The King’s smile didn't falter. In fact, it widened, acquiring a distinctly wolfish, almost predatory, edge. The handsome, unassuming "James" persona flickered for a fraction of a second, revealing a glimpse of the shrewd, powerful monarch beneath. "Astute, Lord Ferrum! Very astute! I appreciate a man who understands the nuances of… mutually beneficial arrangements." He chuckled again. "Indeed, I do have one small, rather idiosyncratic condition. A personal foible, you might say. Nothing too burdensome, I assure you."
He leaned closer again, his amethyst eyes (wait, were they amethyst? Lloyd’s brain struggled to recall Faria’s eye color, then mentally slapped itself – focus, idiot, the King is talking!) gleaming with that mischievous, almost challenging light. "So, my small condition, Lord Ferrum, for this modest five-thousand-gold investment in your burgeoning empire of cleanliness, is simply this: For a period of, say, five years, you will ensure a continuous, complimentary supply of your finest Ferrum soap – both the delightful solid bars and, most especially, that divine liquid in those magnificent dispensers – to the Royal Household of Bethelham. All of it. Free of charge. Consider it… an extended quality control assessment. Conducted at the highest possible level. By a very discerning, very appreciative, and potentially very influential clientele."
Five years. Free supply. To the entire Bethelham Royal Household. Lloyd’s mind, which had been briefly short-circuited by the sheer audacity of the King’s initial offer, now rebooted with the speed and efficiency of a supercomputer calculating warp trajectories. Free. For five years. The cost in materials alone…
But then, another calculation, sharper, more strategic, overrode the immediate financial concern.
The Bethelham Royal Household. Using his soap. Exclusively. For five years. The King. The Queen. The princes and princesses. The courtiers. The visiting dignitaries. Every noble, every servant, every influential guest within the walls of the Bethelham Royal Palace… smelling faintly of Ferrum Family Finest Rosemary-Infused Cleansing Elixir.
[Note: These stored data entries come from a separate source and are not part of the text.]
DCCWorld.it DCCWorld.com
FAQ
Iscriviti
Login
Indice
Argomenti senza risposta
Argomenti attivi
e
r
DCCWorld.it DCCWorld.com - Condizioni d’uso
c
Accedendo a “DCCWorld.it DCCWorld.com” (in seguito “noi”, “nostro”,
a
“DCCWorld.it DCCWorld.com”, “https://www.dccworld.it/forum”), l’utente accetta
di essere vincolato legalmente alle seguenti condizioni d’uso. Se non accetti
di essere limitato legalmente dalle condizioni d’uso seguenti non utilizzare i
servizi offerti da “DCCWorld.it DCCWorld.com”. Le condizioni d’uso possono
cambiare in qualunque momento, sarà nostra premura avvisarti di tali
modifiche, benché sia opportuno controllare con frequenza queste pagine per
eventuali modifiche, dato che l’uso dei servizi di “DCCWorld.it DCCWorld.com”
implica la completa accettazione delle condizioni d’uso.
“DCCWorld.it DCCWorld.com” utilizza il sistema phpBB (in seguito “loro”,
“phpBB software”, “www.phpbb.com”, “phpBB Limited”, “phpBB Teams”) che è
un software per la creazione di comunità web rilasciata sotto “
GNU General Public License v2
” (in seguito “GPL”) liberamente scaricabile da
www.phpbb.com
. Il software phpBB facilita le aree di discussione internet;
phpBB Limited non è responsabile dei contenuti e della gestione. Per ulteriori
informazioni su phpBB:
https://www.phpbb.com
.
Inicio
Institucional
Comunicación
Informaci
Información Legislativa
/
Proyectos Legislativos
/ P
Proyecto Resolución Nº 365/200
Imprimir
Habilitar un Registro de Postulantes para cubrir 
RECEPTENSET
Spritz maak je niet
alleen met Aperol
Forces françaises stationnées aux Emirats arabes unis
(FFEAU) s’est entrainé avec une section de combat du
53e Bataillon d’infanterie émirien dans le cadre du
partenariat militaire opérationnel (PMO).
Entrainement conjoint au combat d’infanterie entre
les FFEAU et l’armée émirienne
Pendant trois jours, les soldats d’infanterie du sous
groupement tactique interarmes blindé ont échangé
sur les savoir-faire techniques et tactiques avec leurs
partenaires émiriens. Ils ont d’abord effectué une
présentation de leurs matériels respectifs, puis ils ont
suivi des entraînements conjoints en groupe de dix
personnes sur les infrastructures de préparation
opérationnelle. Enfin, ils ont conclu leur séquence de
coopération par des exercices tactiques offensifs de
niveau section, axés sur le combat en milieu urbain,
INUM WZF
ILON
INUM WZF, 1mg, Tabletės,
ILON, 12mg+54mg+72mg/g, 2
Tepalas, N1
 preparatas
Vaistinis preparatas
It wasn't a cost. It was an advertisement. An unparalleled, five-year-long, royal-decree-level marketing campaign. The ultimate product placement. The kind of endorsement that money, even ten thousand Gold Coins, couldn't possibly buy. If the King of Bethelham and his entire court were using Lloyd Ferrum’s soap, every other noble house in Riverio, perhaps even beyond, would be clamoring for it. The prestige, the exclusivity, the sheer snob appeal… it was a marketing coup of epic, almost mythological, proportions.